Der lange Weg des Lukas B. (De lange weg van Lukas B.) uit 1980 is bekroond met de Duitse Jeugdboekenprijs, de Oostenrijkse Staatsprijs voor Jeugdliteratuur en de Katholieke Jeugdboekenprijs.
| |
Werk
In zijn werk toont Willi Fährmann een grote betrokkenheid met het lot van mensen die om politieke, economische of etnische redenen hun geboortegrond (moeten) verlaten. Vaak schetst hij hun lotgevallen tegen een historische achtergrond. In een aantal boeken beschrijft hij de geschiedenis van de familie Bienmann. Deze oude timmermansfamilie is in de Napoleontische tijd in Oost-Pruisen terechtgekomen; oorspronkelijk komt ze uit het stroomgebied van de Moezel bij Luxemburg.
De lange weg van Lukas B. speelt omstreeks 1870. De economie staat er in Oost-Pruisen slecht voor. Onder leiding van zijn grootvader gaat de veertienjarige Lukas Bienmann met een groep timmerlui naar Amerika om daar geld te verdienen. Vlucht tussen hoop en wanhoop is gesitueerd in de oorlogswinter van 1944. De Russen rukken op; de twaalfjarige Konrad Bienmann vlucht samen met zijn ouders uit het Oostpruisische dorp
| |
| |
Leschinen naar het westen. De grootvader van Konrad is Lukas Bienmann uit De lange weg van Lukas B.; hij sterft kort voordat de vlucht begint. In Kristina (1974) krijgen weer andere nazaten van Lukas Bienmann in de jaren zeventig toestemming om vanuit Oost-Pruisen, dat sinds de oorlog in het communistische Polen ligt, naar West-Duitsland te vertrekken. Aan het eind van het boek ontmoeten ze de familie Bienmann uit Vlucht tussen hoop en wanhoop. In Polen werden Kristina en haar familie gepest omdat ze Duitsers waren; nu worden ze gediscrimineerd door hun volksgenoten, die denken dat zij Polen zijn.
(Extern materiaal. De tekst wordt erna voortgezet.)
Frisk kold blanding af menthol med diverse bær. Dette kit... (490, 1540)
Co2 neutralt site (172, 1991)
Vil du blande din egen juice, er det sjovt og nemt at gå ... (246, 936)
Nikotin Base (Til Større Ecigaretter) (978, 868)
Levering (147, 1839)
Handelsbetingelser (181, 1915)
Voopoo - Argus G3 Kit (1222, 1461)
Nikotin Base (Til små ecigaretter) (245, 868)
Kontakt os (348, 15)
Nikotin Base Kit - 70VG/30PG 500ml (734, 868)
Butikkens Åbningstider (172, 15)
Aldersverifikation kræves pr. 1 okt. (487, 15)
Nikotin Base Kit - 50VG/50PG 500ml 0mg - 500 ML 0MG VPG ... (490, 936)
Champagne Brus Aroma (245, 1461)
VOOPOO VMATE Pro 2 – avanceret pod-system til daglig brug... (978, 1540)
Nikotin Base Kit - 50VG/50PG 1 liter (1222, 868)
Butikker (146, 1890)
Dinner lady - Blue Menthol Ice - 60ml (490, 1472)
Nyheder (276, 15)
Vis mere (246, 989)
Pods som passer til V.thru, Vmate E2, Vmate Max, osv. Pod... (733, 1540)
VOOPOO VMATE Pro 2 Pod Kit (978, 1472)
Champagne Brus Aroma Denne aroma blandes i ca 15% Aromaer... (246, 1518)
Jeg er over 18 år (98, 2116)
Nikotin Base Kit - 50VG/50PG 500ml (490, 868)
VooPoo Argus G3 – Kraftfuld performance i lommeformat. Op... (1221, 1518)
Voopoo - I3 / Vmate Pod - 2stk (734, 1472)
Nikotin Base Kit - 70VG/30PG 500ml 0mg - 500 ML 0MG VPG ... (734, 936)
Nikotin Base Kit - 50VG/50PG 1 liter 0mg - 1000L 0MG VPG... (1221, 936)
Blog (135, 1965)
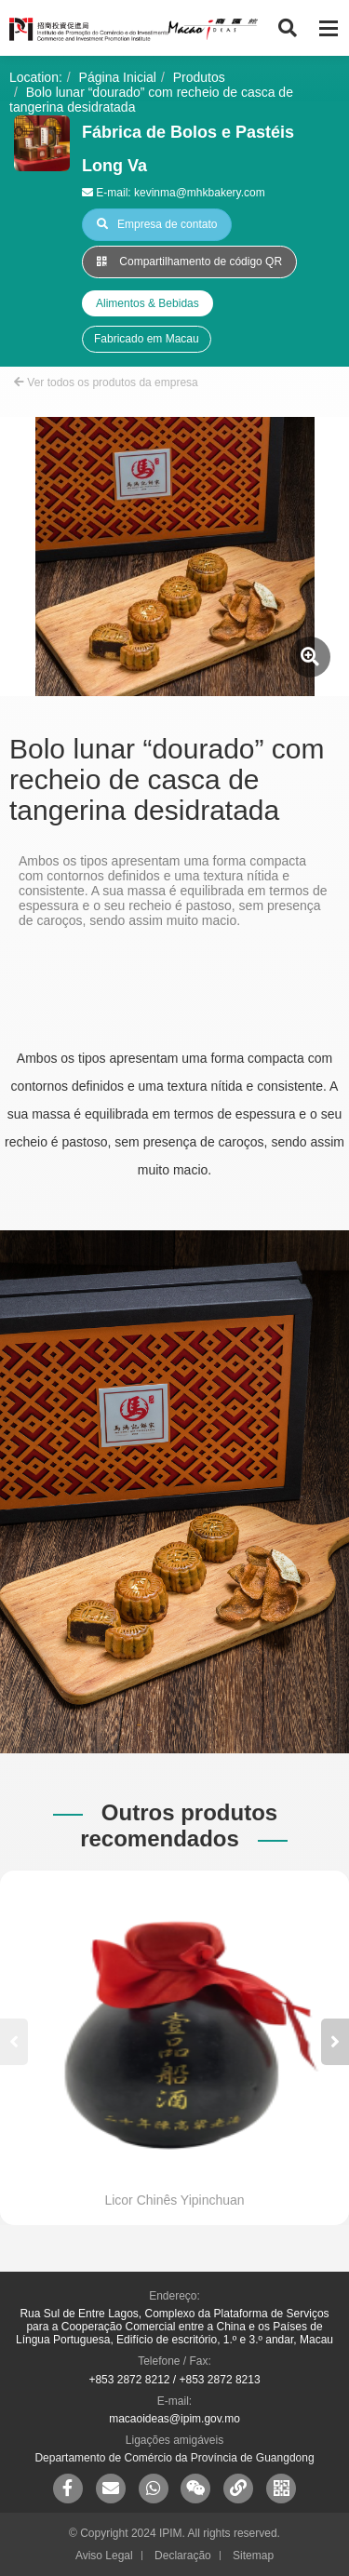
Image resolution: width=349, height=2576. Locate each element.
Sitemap (253, 2555)
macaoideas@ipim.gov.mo (174, 2418)
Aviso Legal (104, 2555)
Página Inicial (117, 77)
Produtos (199, 77)
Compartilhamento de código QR (189, 261)
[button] (335, 2042)
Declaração (182, 2555)
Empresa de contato (157, 224)
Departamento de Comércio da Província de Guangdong (174, 2457)
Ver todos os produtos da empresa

Jakob (1993) gaat over afstammelingen van de zogeheten Wolga-Duitsers die zich tweehonderd jaar geleden onder Catharina de Grote in Rusland vestigden en later door Stalin naar Kazachstan werden verbannen. De ‘Jakob’ uit de titel is een kauw; dankzij deze bijzondere vogel komen Marieke en Andreas in contact met Simon, die aan epilepsie lijdt. Zijn familie is na de omwenteling in de Sovjet-Unie, begin jaren negentig, vanuit Kazachstan naar Duitsland geëmigreerd. Ook zij worden nauwelijks geaccepteerd.
De man in het vuur (1989) valt enigszins te vergelijken met De lange weg van Lukas B. Opnieuw is sprake van een rondtrekkende groep ambachtslieden - steenbakkers uit het oosten van Duitsland die meer dan een half jaar in het Ruhrgebied werken. De vrouwen blijven achter; daardoor ontwikkelen ze een grote mate van zelfstandigheid. Zowel in De man in het vuur als in De lange weg van Lukas B. komen krachtige, zelfbewuste vrouwen voor. De tante van Lukas Bienmann gaat als verstekelinge mee naar Amerika. De jongere zus van Christian Fink uit De man in het vuur volgt hem naar het Ruhrgebied en ontwikkelt zich daar op technisch gebied; ze is bijzonder handig met machines.
Willi Fährmann is een ouderwetsdegelijke, ietwat breedsprakige verteller. Hij bereidt zich altijd grondig voor en toont veel belangstelling voor de ambachten van zijn personages. Hun handelingen beschrijft hij uitputtend, wat het verhaal vaak nogal ophoudt. Daar staan prachtige, soms aangrijpende anekdotes uit het vak tegenover. Als deze in het verleden spelen, worden ze verteld door een ouder iemand. Steevast gebeurt dit in een gedetailleerde, literaire taal die onnatuurlijk aandoet. Het is een euvel waar de meeste retrospectieve monologen van Fährmann aan lijden. Ook zijn de karakters meestal vlak en onuitgewerkt, waardoor de lezer vooral de bijfiguren moeilijk uit elkaar houdt.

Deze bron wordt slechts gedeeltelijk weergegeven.